:: Source records

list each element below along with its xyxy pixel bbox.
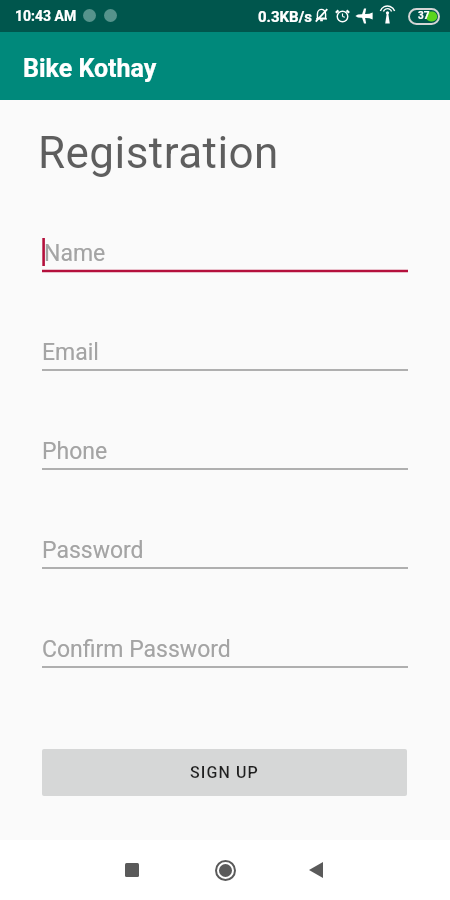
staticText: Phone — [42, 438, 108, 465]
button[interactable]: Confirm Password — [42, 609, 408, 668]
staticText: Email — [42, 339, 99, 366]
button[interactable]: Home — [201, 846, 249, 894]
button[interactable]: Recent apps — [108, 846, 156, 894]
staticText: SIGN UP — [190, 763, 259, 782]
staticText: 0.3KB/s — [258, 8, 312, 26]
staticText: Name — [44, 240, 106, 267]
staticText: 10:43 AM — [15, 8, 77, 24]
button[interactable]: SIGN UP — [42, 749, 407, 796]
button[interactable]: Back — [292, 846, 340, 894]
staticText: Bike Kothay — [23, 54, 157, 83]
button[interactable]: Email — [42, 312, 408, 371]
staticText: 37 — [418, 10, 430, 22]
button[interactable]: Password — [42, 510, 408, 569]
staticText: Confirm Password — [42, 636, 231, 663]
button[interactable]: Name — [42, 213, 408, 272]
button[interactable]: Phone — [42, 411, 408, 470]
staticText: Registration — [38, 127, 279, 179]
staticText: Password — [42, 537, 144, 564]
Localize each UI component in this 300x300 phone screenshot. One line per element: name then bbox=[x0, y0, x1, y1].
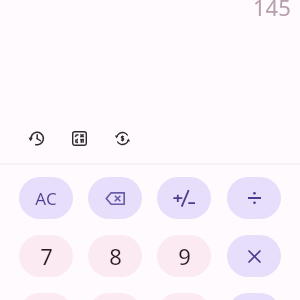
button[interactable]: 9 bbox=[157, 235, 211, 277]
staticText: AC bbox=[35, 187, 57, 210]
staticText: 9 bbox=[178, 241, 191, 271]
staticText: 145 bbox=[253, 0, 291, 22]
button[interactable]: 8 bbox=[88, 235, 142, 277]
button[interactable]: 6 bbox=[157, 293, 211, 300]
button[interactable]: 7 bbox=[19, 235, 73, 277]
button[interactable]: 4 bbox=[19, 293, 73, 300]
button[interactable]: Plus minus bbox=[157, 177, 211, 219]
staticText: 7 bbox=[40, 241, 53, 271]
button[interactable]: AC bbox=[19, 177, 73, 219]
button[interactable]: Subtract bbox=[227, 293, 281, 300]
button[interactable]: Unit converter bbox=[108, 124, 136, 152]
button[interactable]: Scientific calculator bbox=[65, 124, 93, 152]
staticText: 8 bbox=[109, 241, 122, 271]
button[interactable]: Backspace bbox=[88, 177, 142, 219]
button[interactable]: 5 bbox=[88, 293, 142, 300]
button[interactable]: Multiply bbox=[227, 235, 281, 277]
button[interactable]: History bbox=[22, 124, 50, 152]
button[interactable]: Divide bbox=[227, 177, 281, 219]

::::

_Problem requirements_
The lines to copy begin with the one containing "Localize each UI" and end with the last line of the entries above; copy them exactly, minus the pictures.

_Exercise answer_
Localize each UI component in this 300x300 phone screenshot. One line per element: name then bbox=[x0, y0, x1, y1].
button[interactable]: 9 bbox=[157, 235, 211, 277]
staticText: AC bbox=[35, 187, 57, 210]
staticText: 9 bbox=[178, 241, 191, 271]
staticText: 145 bbox=[253, 0, 291, 22]
button[interactable]: 8 bbox=[88, 235, 142, 277]
button[interactable]: 6 bbox=[157, 293, 211, 300]
button[interactable]: 7 bbox=[19, 235, 73, 277]
button[interactable]: 4 bbox=[19, 293, 73, 300]
button[interactable]: Plus minus bbox=[157, 177, 211, 219]
staticText: 7 bbox=[40, 241, 53, 271]
button[interactable]: AC bbox=[19, 177, 73, 219]
button[interactable]: Subtract bbox=[227, 293, 281, 300]
button[interactable]: Unit converter bbox=[108, 124, 136, 152]
button[interactable]: Scientific calculator bbox=[65, 124, 93, 152]
staticText: 8 bbox=[109, 241, 122, 271]
button[interactable]: Backspace bbox=[88, 177, 142, 219]
button[interactable]: 5 bbox=[88, 293, 142, 300]
button[interactable]: Multiply bbox=[227, 235, 281, 277]
button[interactable]: History bbox=[22, 124, 50, 152]
button[interactable]: Divide bbox=[227, 177, 281, 219]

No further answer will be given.